Precisamente por eso, cuando Neev Motorcycles —dirigido por Navneet Suri— desveló su última creación, apropiadamente bautizada como «Assault», el impacto fue como el de un rayo. Esto no es un homenaje nostálgico a la herencia británica de la marca; es una reinterpretación baja, ancha y brutalmente industrial con un toque claramente distópico.
Cirugía estructural: Alterando la silueta
El verdadero mérito de ingeniería de «Assault» reside en el hecho de que no depende de piezas superficiales atornilladas para cambiar su actitud; altera fundamentalmente la arquitectura de la motocicleta. Neev Motorcycles sometió el chasis de fábrica de la Interceptor a una cirugía estructural radical. La sección del subchasis trasero fue completamente cortada y modificada, aplanando la espina dorsal para integrar el asiento a la perfección con las líneas naturales del depósito de combustible.

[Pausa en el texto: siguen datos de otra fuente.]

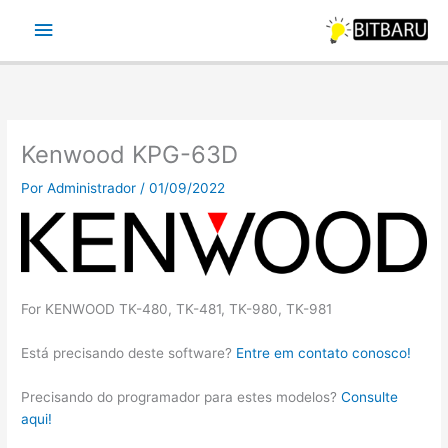
Ir
Menu
para
o
principal
conteúdo
Kenwood KPG-63D
Por
Administrador
/
01/09/2022
For KENWOOD TK-480, TK-481, TK-980, TK-981
Está precisando deste software?
Entre em contato conosco!
Precisando do programador para estes modelos?
Consulte
aqui!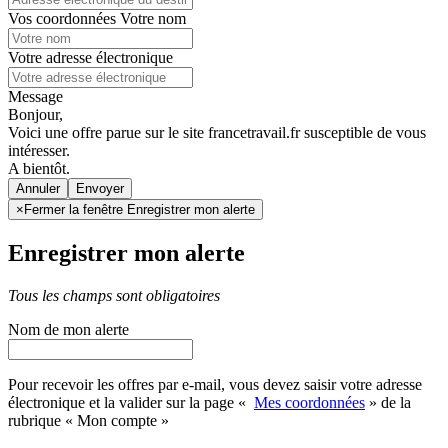
Vos coordonnées
Votre nom
Votre adresse électronique
Message
Bonjour,
Voici une offre parue sur le site francetravail.fr susceptible de vous
intéresser.
A bientôt.
Annuler
×
Fermer la fenêtre Enregistrer mon alerte
Enregistrer mon alerte
Tous les champs sont obligatoires
Nom de mon alerte
Pour recevoir les offres par e-mail, vous devez saisir votre adresse
électronique et la valider sur la page «
Mes coordonnées
» de la
rubrique « Mon compte »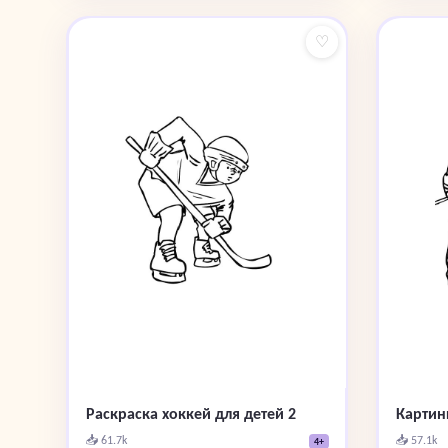
♡
Раскраска хоккей для детей 2
Картин
📥 61.7k
📥 57.1k
4+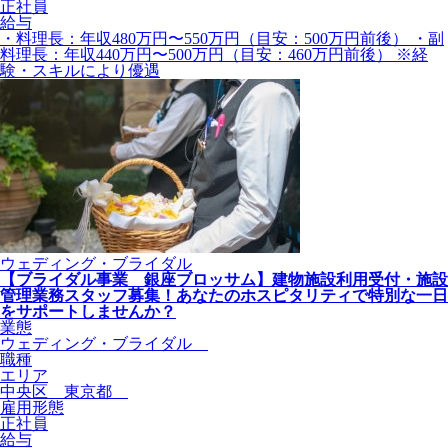
正社員
給与
・料理長：年収480万円〜550万円（目安：500万円前後） ・副
料理長：年収440万円〜500万円（目安：460万円前後） ※経
験・スキルにより優遇
ウェディング・ブライダル
【ブライダル事業 銀座ブロッサム】建物施設利用受付・施設
管理業務スタッフ募集！あなたのホスピタリティで特別な一日
をサポートしませんか？
業態
ウェディング・ブライダル
職種
エリア
中央区 東京都
雇用形態
正社員
給与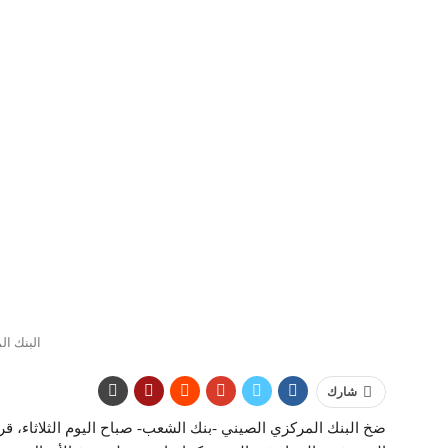
البنك ا
شارك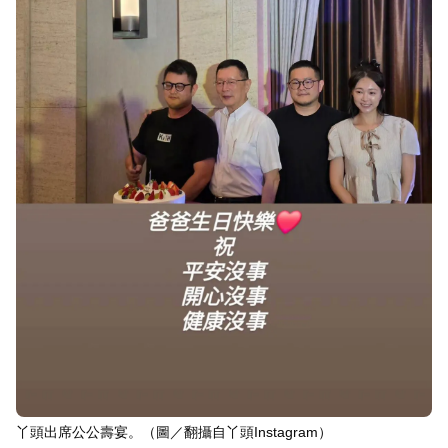
丫頭出席公公壽宴。（圖／翻攝自丫頭Instagram）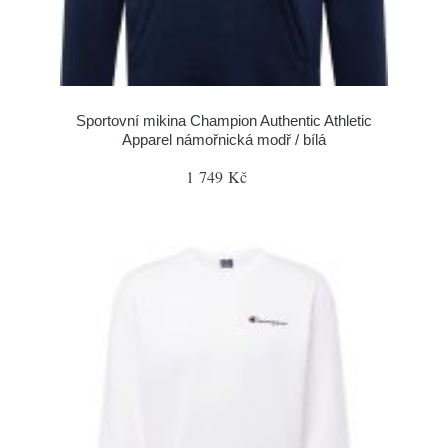
Sportovní mikina Champion Authentic Athletic
Apparel námořnická modř / bílá
1 749 Kč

Para enfatizar un centro de gravedad denso y bajo, el taller fabricó a mano unos paneles laterales a medida que llenan el vacío del chasis sin añadir volumen innecesario. Esta masa se une visualmente en la parte inferior mediante una quilla esculpida que envuelve estrechamente los cárteres inferiores del motor bicilíndrico en paralelo.
Frontal de Streetfighter y dinamismo
En la parte delantera, la geometría relajada de la roadster de serie ha sido completamente reescrita. Las horquillas tradicionales de fábrica han sido desechadas en favor de unas robustas unidades invertidas (USD), abrazadas firmemente por tijas de aluminio billet personalizadas y mecanizadas en CNC. El sistema de frenos se ha duplicado, contando ahora con dos discos delanteros mordidos por pinzas de cuatro pistones, lo que desplaza instantáneamente la ergonomía de la moto y la sensación del puesto de conducción hacia el territorio de una naked moderna de alto rendimiento.

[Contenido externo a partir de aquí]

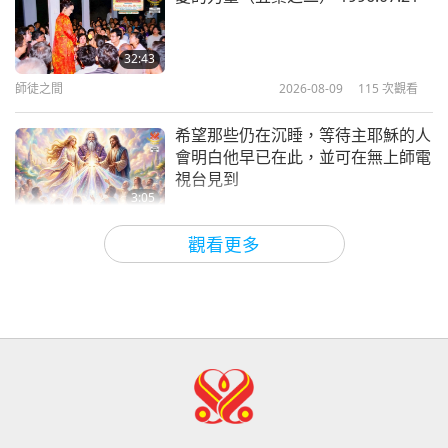
焦點新聞
32:43
師徒之間
2026-08-09
115
次觀看
33:35
焦點新聞
2026-06-20
2507
次觀看
希望那些仍在沉睡，等待主耶穌的人
會明白他早已在此，並可在無上師電
視台見到
3:05
焦點新聞
2026-08-08
816
次觀看
觀看更多
世界各地純素趨勢新聞，二○二六年
四至六月（二集之一）
3:40
短片
2026-08-08
295
次觀看
世界各地純素趨勢新聞，二○二六年
四至六月（二集之二）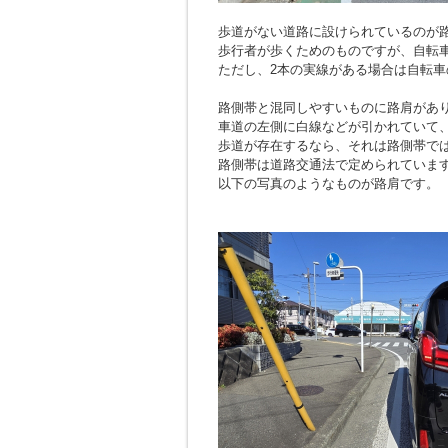
歩道がない道路に設けられているのが
歩行者が歩くためのものですが、自転
ただし、2本の実線がある場合は自転車
路側帯と混同しやすいものに路肩があ
車道の左側に白線などが引かれていて
歩道が存在するなら、それは路側帯で
路側帯は道路交通法で定められていま
以下の写真のようなものが路肩です。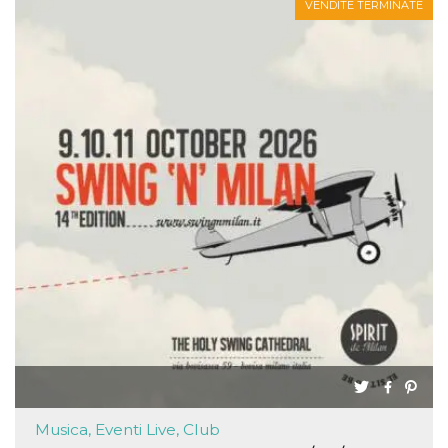
VENDITE TERMINATE
Musica, Eventi Live, Club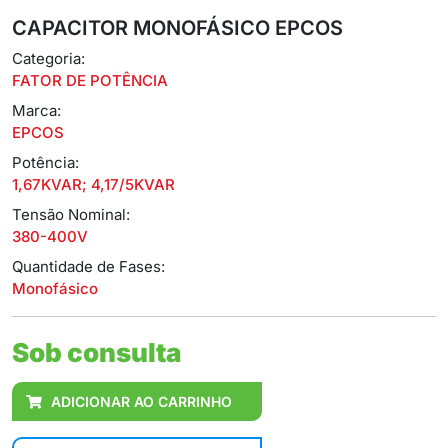
CAPACITOR MONOFÁSICO EPCOS
Categoria:
FATOR DE POTÊNCIA
Marca:
EPCOS
Potência:
1,67KVAR; 4,17/5KVAR
Tensão Nominal:
380-400V
Quantidade de Fases:
Monofásico
Sob consulta
ADICIONAR AO CARRINHO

Sin embargo, el elemento que define la identidad de esta preparación —y su rasgo más polarizante— es la configuración de las ruedas. Neev instaló llantas de aleación anchas calzadas con neumáticos de tacos Pirelli Rally STR, optando por una enorme medida de 180 en la parte trasera y un neumático delantero a juego, igualmente sobredimensionado, de 170.
Detalles de alto nivel
Allí donde las preparaciones más superficiales se desmoronan bajo una inspección cercana, «Assault» demuestra una auténtica disciplina de taller. La construcción cuenta con una conversión de embrague hidráulico para un tacto de maneta más preciso, un basculante fuertemente modificado y construido para dejar espacio a esa enorme goma trasera, y un sistema de escape soldado a medida con líneas agresivas y sinuosas que destaca como una muestra de arte limpio en soldadura TIG.

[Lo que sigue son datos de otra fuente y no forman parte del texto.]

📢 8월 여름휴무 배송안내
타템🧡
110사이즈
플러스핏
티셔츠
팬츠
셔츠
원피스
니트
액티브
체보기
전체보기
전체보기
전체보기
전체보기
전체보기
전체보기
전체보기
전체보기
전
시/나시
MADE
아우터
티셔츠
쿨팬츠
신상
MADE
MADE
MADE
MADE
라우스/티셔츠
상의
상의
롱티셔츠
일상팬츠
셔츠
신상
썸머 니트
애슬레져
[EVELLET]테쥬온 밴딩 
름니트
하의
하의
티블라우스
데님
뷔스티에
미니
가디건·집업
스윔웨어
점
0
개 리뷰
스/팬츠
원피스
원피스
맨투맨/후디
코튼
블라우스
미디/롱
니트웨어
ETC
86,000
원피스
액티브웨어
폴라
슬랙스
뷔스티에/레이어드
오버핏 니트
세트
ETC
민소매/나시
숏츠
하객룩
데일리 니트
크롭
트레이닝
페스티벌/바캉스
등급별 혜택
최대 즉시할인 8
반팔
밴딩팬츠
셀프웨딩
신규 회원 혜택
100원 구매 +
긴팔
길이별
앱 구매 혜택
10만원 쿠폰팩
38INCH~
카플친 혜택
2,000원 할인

Para rematar la máquina, Neev evitó la trampa de los colores llamativos o futuristas, optando en su lugar por una paleta madura y comedida de grises estratificados, negros profundos y tonos metálicos crudos con sutiles acentos gráficos. Al eliminar el desorden visual, el taller se aseguró de que la atención permanezca exactamente donde corresponde: en el metal expuesto y en la honestidad de la fabricación.
Cambiando el paradigma
La Royal Enfield Interceptor «Assault» es la prueba definitiva de que la escena custom india está madurando rápidamente, alejándose de los clichés retro genéricos hacia un diseño industrial con voz propia. Con una fabricación sólida, modificaciones reales en el chasis y una presencia física imponente, esta máquina no se preocupa por satisfacer a los puristas del comportamiento dinámico en carreteras reviradas; fue diseñada para imponer sus propias leyes sobre el asfalto urbano.